Our study has several limitations that must be acknowledged. First, constraints in recruiting the samples make it difficult to definitively judge the quality of our data. Aside from population dropout, positive self-selection likely occurred when the student teachers were invited to participate in the online surveys during university closures. Cohort B students might thus be regarded as having been more motivated and more committed to participating.

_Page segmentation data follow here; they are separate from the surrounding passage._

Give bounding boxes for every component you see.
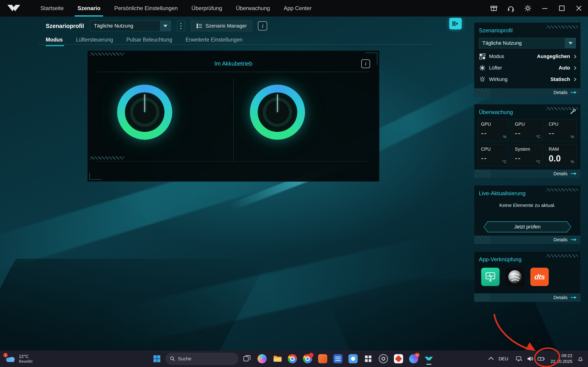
weather-condition: Bewölkt: [19, 359, 33, 364]
dts-app-icon[interactable]: dts: [530, 268, 549, 286]
tab-pulsar-beleuchtung[interactable]: Pulsar Beleuchtung: [126, 37, 179, 46]
tile-label: System: [515, 147, 540, 152]
wirkung-row[interactable]: Wirkung Statisch: [474, 74, 580, 85]
tab-erweiterte-einstellungen[interactable]: Erweiterte Einstellungen: [186, 37, 249, 46]
nav-app-center[interactable]: App Center: [277, 0, 318, 17]
tile-label: GPU: [481, 122, 506, 127]
tab-modus[interactable]: Modus: [46, 37, 69, 46]
details-label: Details: [553, 295, 568, 300]
modus-value: Ausgeglichen: [537, 53, 570, 59]
predator-sense-taskbar-icon[interactable]: [422, 352, 435, 365]
wirkung-value: Statisch: [550, 76, 570, 82]
headset-icon[interactable]: [507, 5, 515, 12]
info-icon[interactable]: i: [258, 21, 267, 31]
nav-szenario[interactable]: Szenario: [70, 0, 107, 17]
package-icon[interactable]: [490, 5, 498, 12]
monitoring-tiles: GPU -- % GPU -- °C CPU -- % CPU -- °: [474, 119, 580, 166]
dropdown-arrow-box[interactable]: [565, 38, 576, 48]
cloud-icon: 1: [5, 355, 16, 363]
minimize-icon[interactable]: [541, 5, 548, 12]
gpu-usage-tile: GPU -- %: [478, 119, 509, 141]
network-icon[interactable]: [515, 355, 523, 363]
blue-document-app-icon[interactable]: [331, 352, 344, 365]
notification-badge-count: 12: [415, 353, 420, 357]
check-now-button[interactable]: Jetzt prüfen: [484, 221, 571, 232]
scenario-manager-label: Szenario Manager: [206, 23, 247, 29]
ram-usage-tile: RAM 0.0 %: [546, 144, 577, 166]
tile-label: CPU: [481, 147, 506, 152]
start-button[interactable]: [150, 352, 163, 365]
wrench-icon[interactable]: [570, 108, 576, 115]
blue-circle-app-icon[interactable]: [346, 352, 359, 365]
copilot-icon[interactable]: [256, 352, 268, 365]
language-indicator[interactable]: DEU: [499, 356, 508, 361]
details-label: Details: [553, 90, 568, 95]
scenario-profile-dropdown[interactable]: Tägliche Nutzung: [90, 21, 171, 31]
weather-widget[interactable]: 1 12°C Bewölkt: [5, 350, 33, 367]
check-now-label: Jetzt prüfen: [484, 222, 571, 232]
nav-startseite[interactable]: Startseite: [34, 0, 70, 17]
orange-app-icon[interactable]: [316, 352, 329, 365]
tile-unit: %: [571, 160, 574, 164]
monitoring-section-title: Überwachung: [474, 104, 580, 119]
scenario-manager-button[interactable]: Szenario Manager: [191, 21, 252, 31]
hatch-decoration: [546, 188, 578, 191]
volume-icon[interactable]: [526, 355, 534, 363]
tray-chevron-up-icon[interactable]: [488, 357, 493, 362]
right-sidebar: Szenarioprofil Tägliche Nutzung Modus Au…: [474, 23, 581, 302]
tile-value: --: [549, 129, 574, 138]
predator-logo-icon: [7, 4, 21, 12]
chrome-dev-icon[interactable]: [301, 352, 314, 365]
fan-icon: [479, 65, 486, 71]
titlebar-controls: [490, 5, 582, 12]
maximize-icon[interactable]: [558, 5, 565, 12]
chevron-right-icon: [573, 77, 577, 81]
corner-bracket: [89, 173, 102, 180]
dropdown-arrow-box[interactable]: [160, 21, 171, 31]
live-update-details-button[interactable]: Details: [474, 236, 580, 244]
settings-gear-icon[interactable]: [524, 5, 531, 12]
task-view-icon[interactable]: [241, 352, 253, 365]
system-temp-tile: System -- °C: [512, 144, 543, 166]
gauge-needle: [277, 94, 278, 112]
info-icon[interactable]: i: [361, 59, 370, 68]
more-options-button[interactable]: [177, 21, 185, 31]
close-icon[interactable]: [575, 5, 582, 12]
grid-apps-icon[interactable]: [362, 352, 375, 365]
app-shortcut-details-button[interactable]: Details: [474, 293, 580, 302]
search-input[interactable]: Suche: [166, 353, 238, 365]
notification-badge: [309, 353, 313, 357]
tab-luftersteuerung[interactable]: Lüftersteuerung: [76, 37, 120, 46]
live-update-section: Live-Aktualisierung Keine Elemente zu ak…: [474, 185, 581, 244]
nav-ueberwachung[interactable]: Überwachung: [229, 0, 277, 17]
spiral-app-icon[interactable]: [506, 268, 524, 286]
predator-sense-app-icon[interactable]: [481, 268, 500, 286]
list-icon: [196, 23, 202, 29]
live-update-empty-text: Keine Elemente zu aktual.: [474, 200, 580, 208]
modus-row[interactable]: Modus Ausgeglichen: [474, 51, 580, 62]
panel-title: Im Akkubetrieb: [87, 60, 379, 67]
nav-persoenliche-einstellungen[interactable]: Persönliche Einstellungen: [107, 0, 184, 17]
file-explorer-icon[interactable]: [271, 352, 284, 365]
chevron-down-icon: [163, 25, 167, 27]
chrome-icon[interactable]: [286, 352, 299, 365]
tile-label: CPU: [549, 122, 574, 127]
scenario-profile-dropdown-value: Tägliche Nutzung: [90, 23, 133, 29]
battery-mode-panel: Im Akkubetrieb i: [87, 50, 380, 182]
hatch-decoration: [90, 52, 124, 56]
clock[interactable]: 09:22 22.10.2025: [551, 353, 572, 364]
battery-icon[interactable]: [537, 355, 545, 363]
sidebar-profile-dropdown[interactable]: Tägliche Nutzung: [479, 38, 576, 48]
luefter-row[interactable]: Lüfter Auto: [474, 62, 580, 74]
nav-ueberpruefung[interactable]: Überprüfung: [185, 0, 229, 17]
notification-bell-icon[interactable]: [577, 355, 584, 363]
scenario-details-button[interactable]: Details: [474, 88, 580, 97]
tile-value: --: [481, 129, 506, 138]
red-white-app-icon[interactable]: [392, 352, 405, 365]
monitoring-details-button[interactable]: Details: [474, 169, 580, 178]
sidebar-toggle-button[interactable]: [449, 18, 462, 29]
gauge-needle: [145, 94, 145, 112]
dark-circle-app-icon[interactable]: [377, 352, 390, 365]
divider: [233, 78, 233, 161]
chat-app-icon[interactable]: 12: [407, 352, 420, 365]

Whether this bias caused underestimation of differences between the two cohorts, including the differential decline in SEBs during the pandemic, remains an open question, and representative survey data might have yielded stronger evidence for a COVID-19 pandemic cohort effect. Second, changes in SEBs might occur further into initial teacher education—that is, among master’s student teachers or during induction (e.g., Pfitzner-Eden 2016a; Seifert and Schaper 2018). Therefore, it is not possible to generalize our findings to other segments of initial teacher education. Third, information on practical learning opportunities was captured exclusively using students’ self-reports, prompting the question of what differences were present in terms of institutional provision for the two respective cohorts. Finally, we included student teachers from a single large university in Germany only, making it difficult to generalize our findings across higher education institutions that implemented different closure strategies during the COVID-19 pandemic.